A few lines of the output for
DateRepeats chr19.fa.out -q rat -c mouse -c human -m mouse -a -n
are
1199 17.9 11.2 1.8 chr19 313706 313990 (58909535) C Lx9 LINE/L1 (9) 7635 7324 377 X 0
23 0.0 0.0 0.0 chr19 314125 314147 (58909378) + AT_rich Low_complexity 1 23 (0) 378 - -
726 17.5 1.3 8.9 chr19 314152 314308 (58909217) + B1_Rn SINE/Alu 2 146 (2) 379 ? 0
228 32.8 0.0 7.4 chr19 314355 314476 (58909049) C B3 SINE/B2 (77) 139 27 380 X 0
The chr19.fa.masked_vs_mouse file contains a sequence appropriately
masked for alignment against mouse. It has repeats 377 & 380
masked.
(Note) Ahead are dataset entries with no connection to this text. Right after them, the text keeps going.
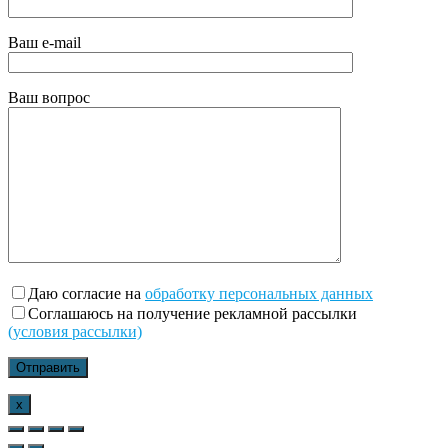
Ваш e-mail
Ваш вопрос
Даю согласие на
обработку персональных данных
Соглашаюсь на получение рекламной рассылки
(условия рассылки)
x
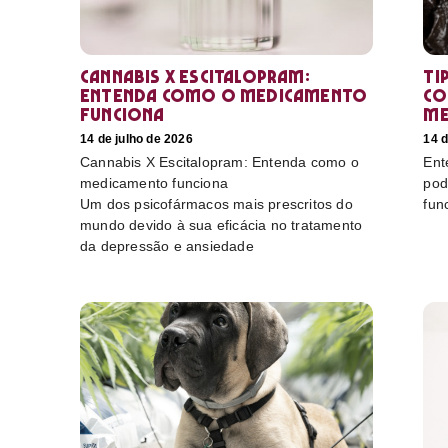
Cannabis X Escitalopram:
Ti
Entenda como o medicamento
co
funciona
me
14 de julho de 2026
14 d
Cannabis X Escitalopram: Entenda como o
Ent
medicamento funciona
pod
Um dos psicofármacos mais prescritos do
fun
mundo devido à sua eficácia no tratamento
da depressão e ansiedade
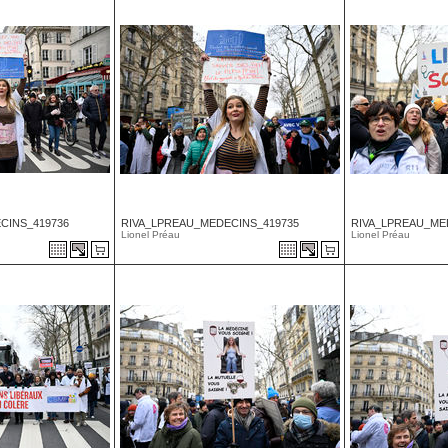
CINS_419736
RIVA_LPREAU_MEDECINS_419735
RIVA_LPREAU_ME
Lionel Préau
Lionel Préau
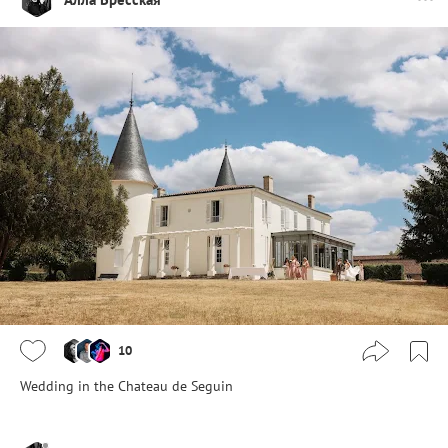
10
Wedding in the Chateau de Seguin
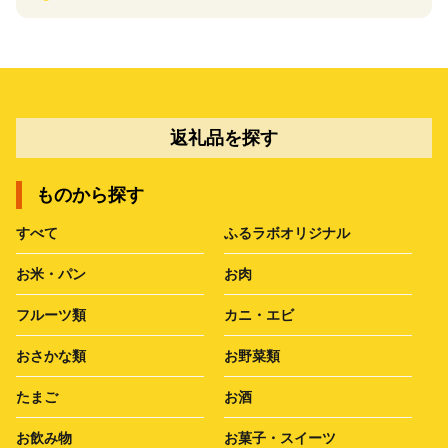
返礼品を探す
ものから探す
すべて
ふるラボオリジナル
お米・パン
お肉
フルーツ類
カニ・エビ
おさかな類
お野菜類
たまご
お酒
お飲み物
お菓子・スイーツ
The -n flag leaves the AT-rich region unmasked, while the -a
flag forced it to mask repeat 379 as well. B1_Rn is rat specific, but
the 17.5% divergence from the consensus is much higher than the
average divergence level of non-functional DNA since the rat-mouse
split. It therefore gets the "?" assignment. The rules for assigning
question marks are arbitrary; currently question marks are used when a
match shows a 2-fold lower or a 1.5-fold higher divergence level as
expected for a repeat at the boundary.